## WHAT THE EXERCISE ASKS
Give the entries again exactly. Skip the pictures.

Collected data entries
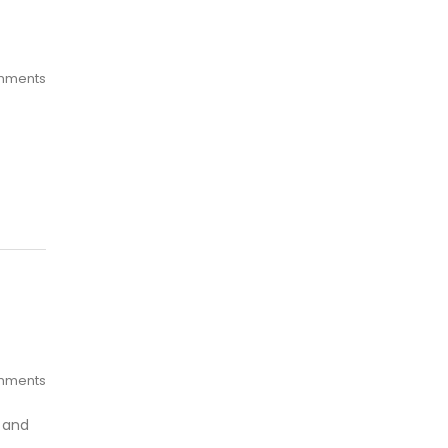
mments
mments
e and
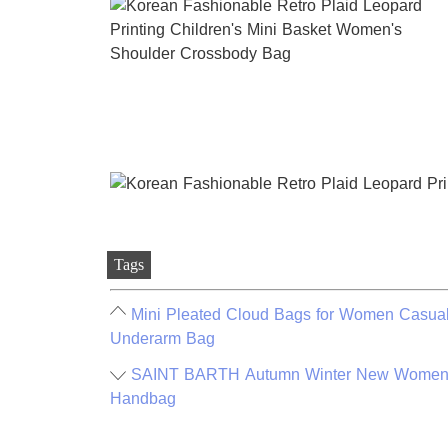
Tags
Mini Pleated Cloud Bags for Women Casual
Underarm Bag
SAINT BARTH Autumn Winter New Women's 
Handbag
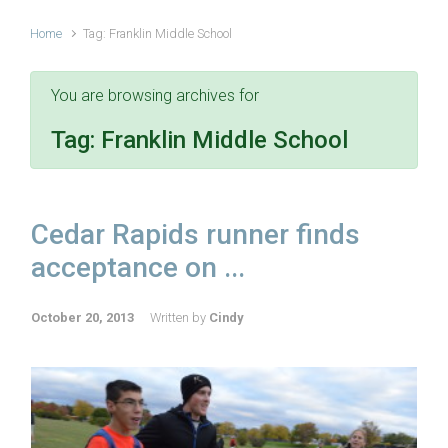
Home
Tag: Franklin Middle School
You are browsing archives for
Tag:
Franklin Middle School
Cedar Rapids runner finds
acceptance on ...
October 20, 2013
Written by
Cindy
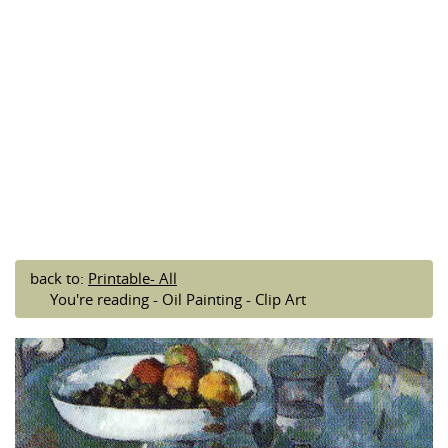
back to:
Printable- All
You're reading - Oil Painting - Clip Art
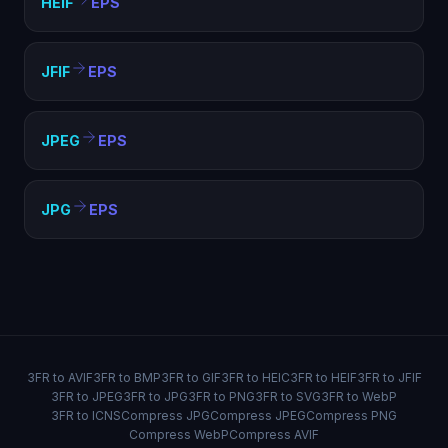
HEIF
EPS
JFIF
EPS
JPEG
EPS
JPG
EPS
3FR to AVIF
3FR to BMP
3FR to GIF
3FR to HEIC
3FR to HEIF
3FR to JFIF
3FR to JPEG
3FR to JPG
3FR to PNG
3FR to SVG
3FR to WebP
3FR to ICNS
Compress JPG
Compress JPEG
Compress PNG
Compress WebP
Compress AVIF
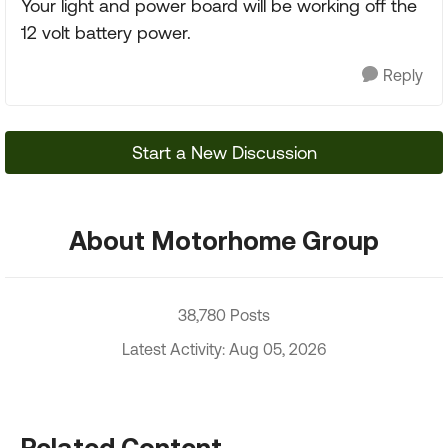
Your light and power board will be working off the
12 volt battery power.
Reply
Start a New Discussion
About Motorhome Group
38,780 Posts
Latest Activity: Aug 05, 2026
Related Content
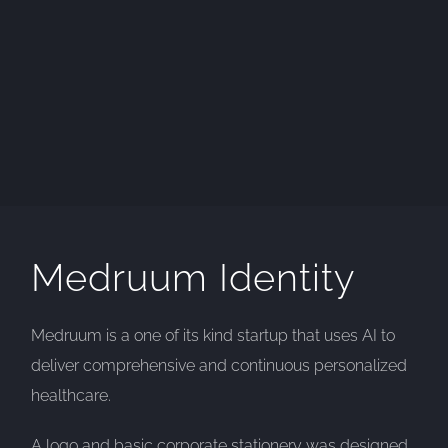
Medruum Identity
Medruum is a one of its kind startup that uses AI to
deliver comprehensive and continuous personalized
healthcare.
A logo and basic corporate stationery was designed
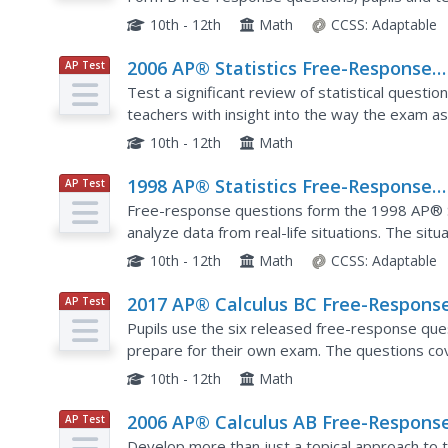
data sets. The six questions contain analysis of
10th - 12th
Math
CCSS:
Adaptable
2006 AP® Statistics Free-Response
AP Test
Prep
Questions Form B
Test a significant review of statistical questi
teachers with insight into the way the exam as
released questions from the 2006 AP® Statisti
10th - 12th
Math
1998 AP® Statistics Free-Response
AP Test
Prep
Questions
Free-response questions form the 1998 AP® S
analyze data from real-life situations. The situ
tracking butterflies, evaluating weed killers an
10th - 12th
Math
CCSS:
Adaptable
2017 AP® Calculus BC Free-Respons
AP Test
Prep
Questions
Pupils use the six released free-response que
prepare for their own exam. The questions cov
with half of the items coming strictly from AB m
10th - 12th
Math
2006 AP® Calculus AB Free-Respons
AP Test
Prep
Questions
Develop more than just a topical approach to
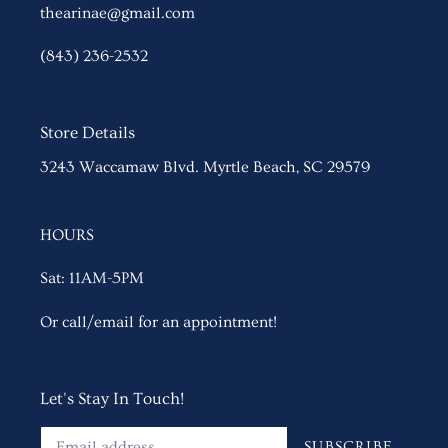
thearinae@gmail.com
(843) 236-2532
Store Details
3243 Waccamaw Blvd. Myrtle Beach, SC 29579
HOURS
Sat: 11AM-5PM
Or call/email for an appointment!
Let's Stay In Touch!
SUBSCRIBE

## ANSWER BOX
mments
mments
e and
Tags
Mini Pleated Cloud Bags for Women Casual
Underarm Bag
SAINT BARTH Autumn Winter New Women's 
Handbag
Home
Tag: Franklin Middle School
You are browsing archives for
Tag:
Franklin Middle School
Cedar Rapids runner finds
acceptance on ...
October 20, 2013
Written by
Cindy
back to:
Printable- All
You're reading - Oil Painting - Clip Art
HEIF
EPS
JFIF
EPS
JPEG
EPS
JPG
EPS
3FR to AVIF
3FR to BMP
3FR to GIF
3FR to HEIC
3FR to HEIF
3FR to JFIF
3FR to JPEG
3FR to JPG
3FR to PNG
3FR to SVG
3FR to WebP
3FR to ICNS
Compress JPG
Compress JPEG
Compress PNG
Compress WebP
Compress AVIF
Your light and power board will be working off the
12 volt battery power.
Reply
Start a New Discussion
About Motorhome Group
38,780 Posts
Latest Activity: Aug 05, 2026
Related Content
Medruum Identity
Medruum is a one of its kind startup that uses AI to
deliver comprehensive and continuous personalized
healthcare.
A logo and basic corporate stationery was designed
data sets. The six questions contain analysis of
10th - 12th
Math
CCSS:
Adaptable
2006 AP® Statistics Free-Response
AP Test
Prep
Questions Form B
Test a significant review of statistical questi
teachers with insight into the way the exam as
released questions from the 2006 AP® Statisti
10th - 12th
Math
1998 AP® Statistics Free-Response
AP Test
Prep
Questions
Free-response questions form the 1998 AP® S
analyze data from real-life situations. The situ
tracking butterflies, evaluating weed killers an
10th - 12th
Math
CCSS:
Adaptable
2017 AP® Calculus BC Free-Respons
AP Test
Prep
Questions
Pupils use the six released free-response que
prepare for their own exam. The questions cov
with half of the items coming strictly from AB m
10th - 12th
Math
2006 AP® Calculus AB Free-Respons
AP Test
Prep
Questions
Develop more than just a topical approach to
thearinae@gmail.com
(843) 236-2532
Store Details
3243 Waccamaw Blvd. Myrtle Beach, SC 29579
HOURS
Sat: 11AM-5PM
Or call/email for an appointment!
Let's Stay In Touch!
SUBSCRIBE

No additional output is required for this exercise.